Die Presets alleine können so manche musikalische Anforderung schon spielend erfüllen. Doch zur wahren Stärke läuft Analog Factory erst durch die bereitgestellten Parameter auf, die sich in der Keyboard-Sektion befinden. Fest eingerichtet sind auf den Gesamtklang eines Presets einwirkende Regelmöglichkeiten für die Lautstärke, Filter-Eckfrequenz und -Resonanz, sowie eine Modulationssektion mit Reglern für die Geschwindigkeit und Modulationstiefe. Eine vierstufige Hüllkurvensektion ist im Gegensatz dazu mit Schiebereglern ausgeführt. Eine Effektsektion erlaubt schließlich noch die anteilige Einblendung eines Chorus- und Echo-Effekts. Mit diesen eher als Standard zu bezeichnenden Parametern sind schon mannigfaltige Klangvariationen möglich. So richtig mächtig wird das Instrument jedoch durch die vier so genannten Key Parameter, die für jedes geladene Preset individuell vier weitere Parameter zur Verfügung stellen, die in die Binnentextur des Klangs eingreifen. So lassen sich beispielsweise im Arp 2600-Preset namens Talking Mod die Grobstimmung von Oszillator eins, die Filterfrequenz des FM2-Filters, sowie das Attack und Decay der ersten Hüllkurve zusätzlich beeinflussen. Einige Prophet VS-Presets erlauben über zwei Regler beispielsweise die Funktion des Joysticks auszuführen und bei Prophet 5-Presets den Eingriff in die Polymod-Sektion (siehe Test in Ausgabe 7/2006). Im Praxis-Einsatz entdecken wir Presets mit Parametersätzen, die eine Veränderung des Ursprungs-Klangs bis zur Unkenntlichkeit ermöglichen. In anderen Presets wiederum manipulieren sie nur subtil, etwa indem die Lautstärke-Anteile von Oszillatoren regelbar sind. Die Bedienung und Editierung ist aufgrund der überschaubaren Anzahl an Reglern einfach und intuitiv.

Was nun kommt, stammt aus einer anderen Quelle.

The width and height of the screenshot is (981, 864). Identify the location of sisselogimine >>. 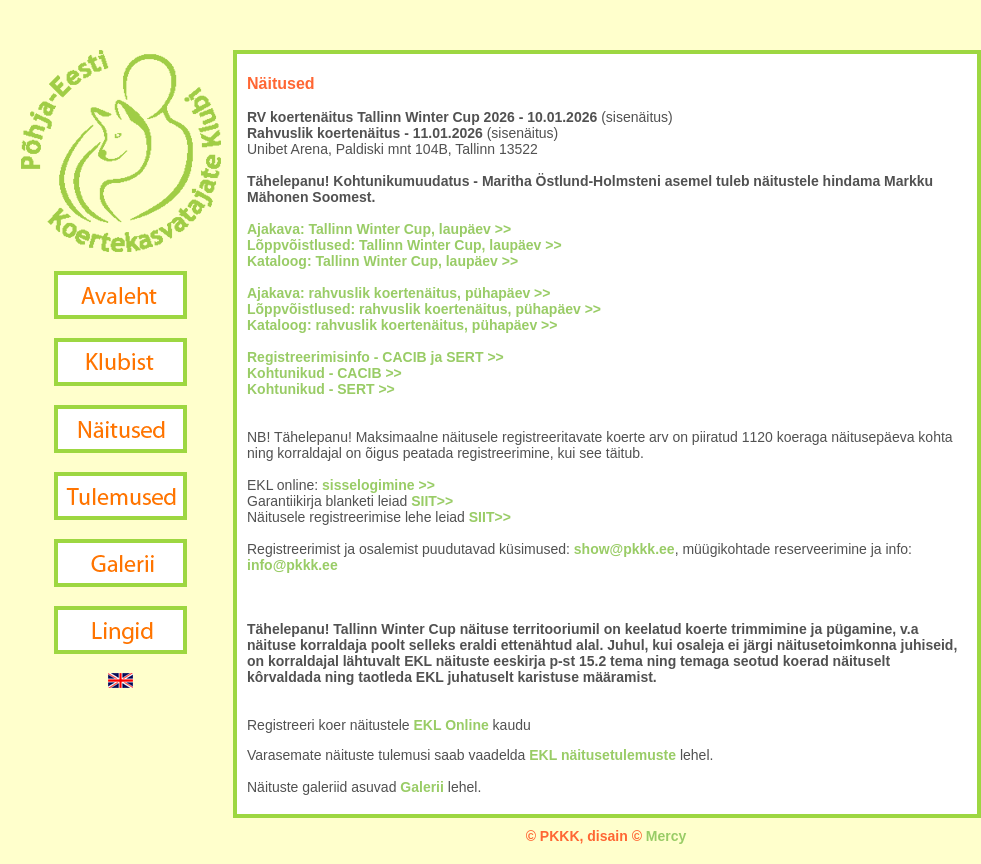
(378, 485).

Unter den acht schwarzen Tastern oben links verbirgt sich eine so genannte Snapshot-Funktion: ein zusätzliches Plus in Sachen Ansteuerung und Verwaltung. Ein geladenes Preset lässt sich in Kombination mit der Shift-Taste und einem Mausklick auf eine der schwarzen Snapshot-Tasten dort abspeichern. Ein normaler Mausklick auf eine der Tasten ruft das zuvor gespeicherte Preset wieder auf. Vorteil: Zuvor erstellte Editierungen an den Parametern merkt sich das Programm beim Abspeichern auf eine Snapshot-Taste.

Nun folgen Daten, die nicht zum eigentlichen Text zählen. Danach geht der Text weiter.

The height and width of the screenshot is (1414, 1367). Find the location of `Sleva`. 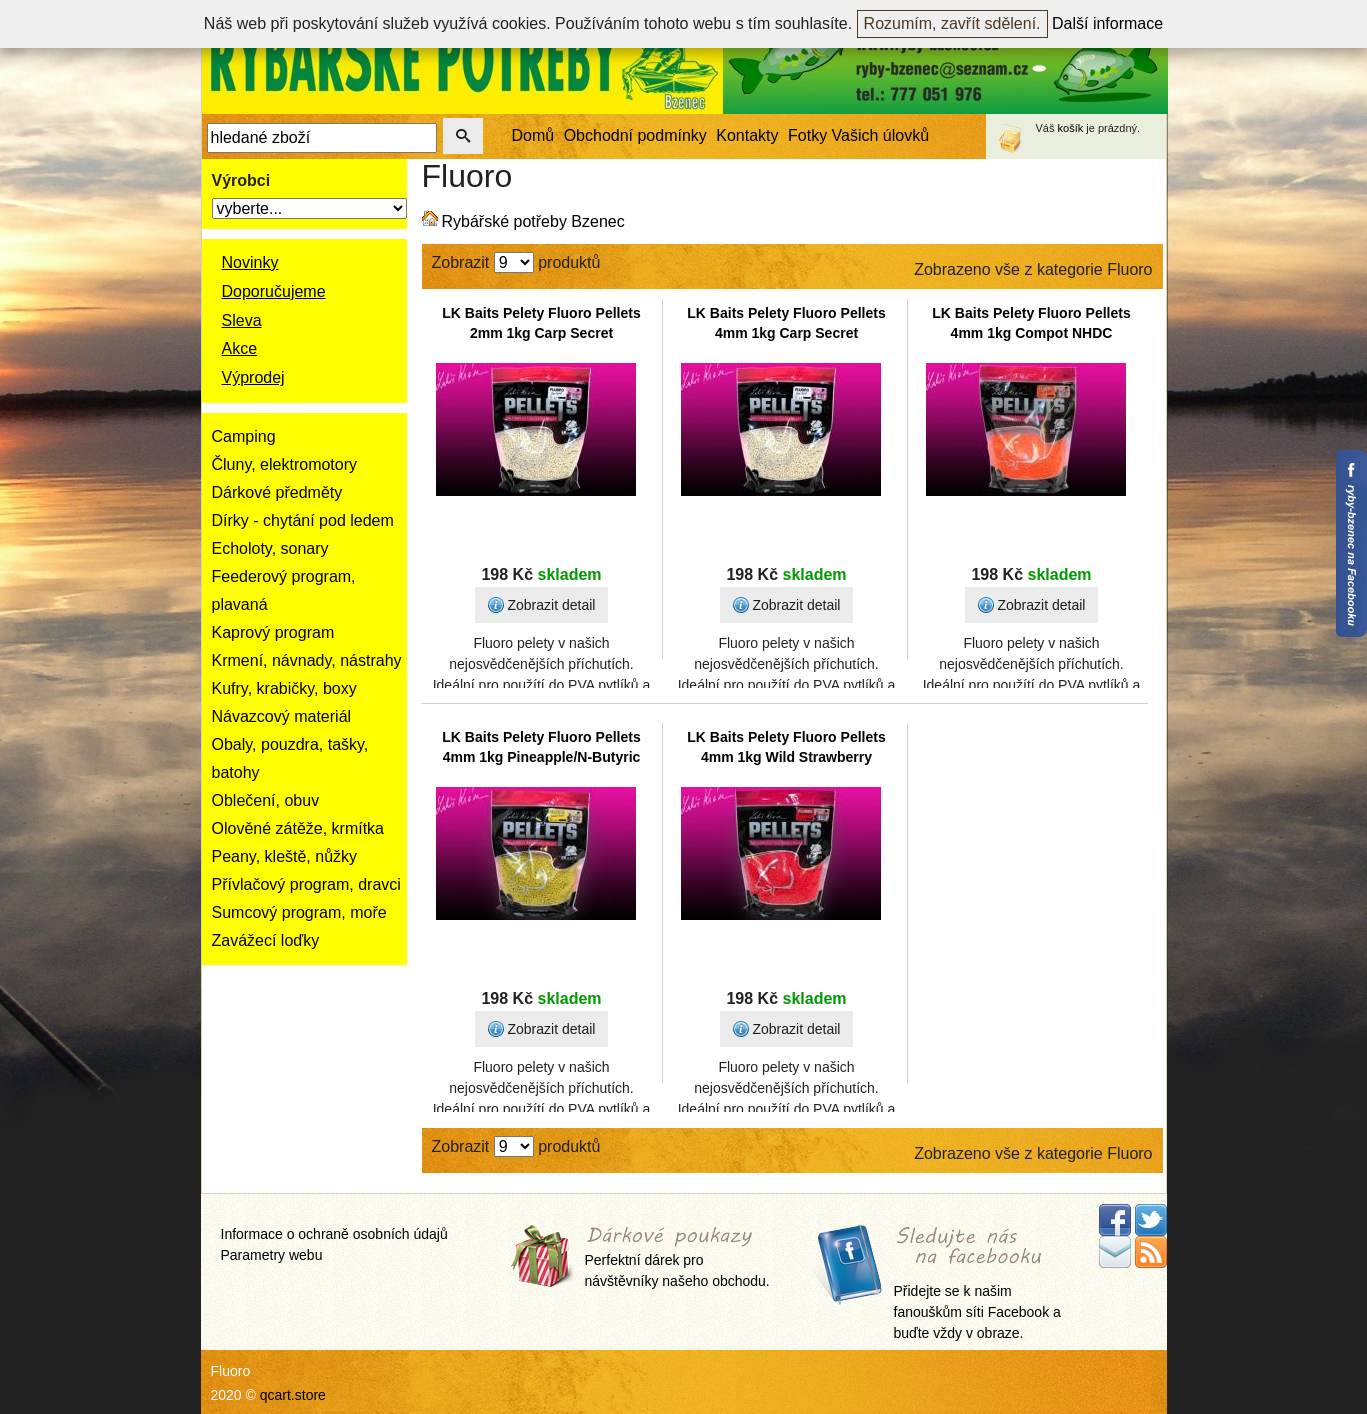

Sleva is located at coordinates (242, 320).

Es lassen sich also sowohl acht unterschiedliche Presets für ein schnelles Abrufen von Sounds im Live-Einsatz, als auch ein einziges Preset mit jeweils acht unterschiedlichen Parametereinstellungen zu Vergleichszwecken auf den Tasten ablegen. Das ist recht komfortabel, weshalb wir vermissen, dass die Belegung dieser Tasten nicht als gesondertes Set beziehungsweise Sound-Bank abzuspeichern ist. Immerhin behält das Programm die abgelegten Presets nach einem Neustart im Speicher. Es geht also nichts verloren. Eine Möglichkeit zur Sicherung modifizierter Klänge besteht im Speichern von Einzel-Presets in einer separaten User-Bank. Beim Abspeichern erscheint dazu ein Dialog, der es erlaubt, die Modifikation in den Kategorien Typ und Charakter zu definieren, um sie so für die Such- und Sortierfunktion des Preset-Managers zu indizieren. Alle Eigenkreationen sind danach über den User-Button des Preset-Managers abrufbar und lassen sich ebenfalls über die Auswahl-Buttons der Typ- und Charakter-Kategorien fein sortieren.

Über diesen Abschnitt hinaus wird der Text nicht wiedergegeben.